À Chopin

 
Prestigieux rival des grands maîtres d’Europe,
Poitrinaire à la fois viril et défaillant,
Tu fus un être unique, et le cœur d’un vaillant
Battait robustement sous ta frêle enveloppe.

Aux plus grandes douleurs sachant te résigner,
Tu te montrais pourtant irascible et morose,
Et quelqu’un nous a dit que le pli d’une rose
Pouvait meurtrir ton cœur et le faire saigner

Et sitôt que l’on fait résonner ta musique,
Sitôt que l’on entend tes accords palpiter,
On croit ouïr ton âme en sanglots éclater,
Ô virtuose étrange ! ô sublime phtisique !

Même quand ton génie, oubliant ses douleurs,
Dans les notes veut faire étinceler le rire,
Sous tes doigts décharnés le piano soupire,
Et tes scherzos légers semblent mouillés de pleurs.

Notre esprit s’épouvante et s’emplit de ténèbres
En sondant de ton cœur le gouffre palpitant,
Et sur tes mazurkas, si folâtres pourtant,
Voltige l’écho sourd de tes marches funèbres.
 
Mais, parmi les sanglots du grand flot musical
Qui rend les fronts songeurs et les cœurs taciturnes,
A travers les accords plaintifs de tes nocturnes,
On distingue toujours le fier accent natal.

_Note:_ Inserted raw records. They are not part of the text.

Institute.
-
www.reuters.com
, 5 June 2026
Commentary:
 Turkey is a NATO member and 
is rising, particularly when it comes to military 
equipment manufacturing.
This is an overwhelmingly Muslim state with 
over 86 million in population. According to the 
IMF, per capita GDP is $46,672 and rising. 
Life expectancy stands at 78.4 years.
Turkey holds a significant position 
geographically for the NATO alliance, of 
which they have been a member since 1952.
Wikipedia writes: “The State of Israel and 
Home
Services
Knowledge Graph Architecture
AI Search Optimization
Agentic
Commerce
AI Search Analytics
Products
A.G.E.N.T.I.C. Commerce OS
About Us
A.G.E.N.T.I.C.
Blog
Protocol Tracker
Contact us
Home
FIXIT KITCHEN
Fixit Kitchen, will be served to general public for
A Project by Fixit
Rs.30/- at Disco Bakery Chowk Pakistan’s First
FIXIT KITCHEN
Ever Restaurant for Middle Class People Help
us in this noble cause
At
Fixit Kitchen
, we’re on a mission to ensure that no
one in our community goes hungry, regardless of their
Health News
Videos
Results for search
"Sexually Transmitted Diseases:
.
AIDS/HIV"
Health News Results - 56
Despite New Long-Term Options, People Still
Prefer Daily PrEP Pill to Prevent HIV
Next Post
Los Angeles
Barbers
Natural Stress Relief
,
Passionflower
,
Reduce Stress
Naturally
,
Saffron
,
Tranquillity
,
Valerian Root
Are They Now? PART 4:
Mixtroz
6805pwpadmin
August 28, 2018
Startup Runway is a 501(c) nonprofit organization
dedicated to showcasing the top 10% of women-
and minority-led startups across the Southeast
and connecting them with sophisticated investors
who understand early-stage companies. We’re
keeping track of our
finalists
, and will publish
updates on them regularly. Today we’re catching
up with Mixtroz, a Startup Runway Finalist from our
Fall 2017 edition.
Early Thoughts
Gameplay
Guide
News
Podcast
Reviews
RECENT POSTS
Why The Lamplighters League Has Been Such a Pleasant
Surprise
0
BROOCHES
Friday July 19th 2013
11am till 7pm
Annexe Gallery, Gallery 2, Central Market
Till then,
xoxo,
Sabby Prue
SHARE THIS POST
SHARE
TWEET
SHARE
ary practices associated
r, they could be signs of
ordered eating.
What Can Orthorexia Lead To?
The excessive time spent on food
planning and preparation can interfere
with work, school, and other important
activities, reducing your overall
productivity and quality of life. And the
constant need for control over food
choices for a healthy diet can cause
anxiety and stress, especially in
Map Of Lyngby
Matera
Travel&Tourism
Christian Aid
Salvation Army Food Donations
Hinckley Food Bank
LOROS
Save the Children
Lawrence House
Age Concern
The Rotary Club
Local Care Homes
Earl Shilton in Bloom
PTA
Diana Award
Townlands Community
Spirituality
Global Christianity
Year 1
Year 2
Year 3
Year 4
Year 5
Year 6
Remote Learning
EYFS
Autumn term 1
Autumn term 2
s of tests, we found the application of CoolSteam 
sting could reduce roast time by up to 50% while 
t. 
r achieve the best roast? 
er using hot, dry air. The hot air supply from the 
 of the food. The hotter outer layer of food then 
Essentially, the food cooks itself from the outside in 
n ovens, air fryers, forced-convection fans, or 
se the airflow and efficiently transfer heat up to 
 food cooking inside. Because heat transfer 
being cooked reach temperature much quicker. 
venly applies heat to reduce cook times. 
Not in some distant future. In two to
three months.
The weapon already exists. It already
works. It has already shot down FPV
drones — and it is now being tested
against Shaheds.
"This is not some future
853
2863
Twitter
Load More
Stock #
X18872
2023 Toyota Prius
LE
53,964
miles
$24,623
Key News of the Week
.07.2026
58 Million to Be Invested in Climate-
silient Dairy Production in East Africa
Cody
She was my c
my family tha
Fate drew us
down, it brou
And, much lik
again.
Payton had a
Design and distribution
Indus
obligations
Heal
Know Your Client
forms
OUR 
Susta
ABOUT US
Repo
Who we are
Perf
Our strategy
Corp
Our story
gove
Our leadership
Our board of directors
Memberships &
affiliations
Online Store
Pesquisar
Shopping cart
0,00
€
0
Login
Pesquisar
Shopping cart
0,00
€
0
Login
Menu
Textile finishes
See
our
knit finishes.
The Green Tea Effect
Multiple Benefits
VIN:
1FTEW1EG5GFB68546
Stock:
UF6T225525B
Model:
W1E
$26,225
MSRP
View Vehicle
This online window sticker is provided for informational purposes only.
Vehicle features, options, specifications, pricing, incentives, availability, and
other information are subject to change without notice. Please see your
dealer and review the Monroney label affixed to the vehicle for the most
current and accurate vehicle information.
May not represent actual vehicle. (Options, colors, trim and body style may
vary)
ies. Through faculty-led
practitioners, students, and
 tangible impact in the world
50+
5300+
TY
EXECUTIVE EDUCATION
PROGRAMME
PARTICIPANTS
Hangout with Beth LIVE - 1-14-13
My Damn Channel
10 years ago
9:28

L’âme de la Pologne en toi devait survivre ;
Aussi dans ta Berceuse au murmure idéal
Il nous semble écouter le souffle boréal
Et le balancement des sapins blancs de givre.

Patriote toujours sublime de fierté,
Tu chantes ton pays, et ta moindre ballade
Evoque les douleurs d’une race malade
Qui marche vers la mort ou vers la liberté.

Tu chantes ta patrie en des accents suaves,
Et, pendant que les sons ruissellent sous tes mains,
La douce mélodie entre ses bras divins
Emporte tous les cœurs vers la terre des Slaves.

La vague de tes chants se déroule à plein bord,
Et tu fais palpiter cette onde mélodique
Comme à travers la brume âpre et mélancolique
Qui flotte sur les eaux de l’Océan du nord.

L’esprit toujours hanté d’indicibles délires,
Tu fais pâlir les fronts, épanouir les cœurs ;
Tu sais entremêler dans tes accents vainqueurs
De l’ombre et des rayons, des pleurs et des sourires.
 
Pleins de soupirs d’amour, de longs cris affolés,
Tes airs versent en nous l’ivresse et les alarmes,
Et toi seul dans tes chants as mis assez de larmes
Pour pleurer sur les morts et sur les exilés.

Non, divin maestro, jamais muse attendrie
N’a pu comme la tienne exprimer les sanglots,
Rendre les cris de l’âme et le râle des flots.
Nul n’a su mieux que toi célébrer la patrie.

Aussi, quand s’est ouvert le funèbre caveau
Où devra reposer toujours ton front d’artiste,
La Musique a pleuré son amant le plus triste,
L’arbre national son plus tendre rameau.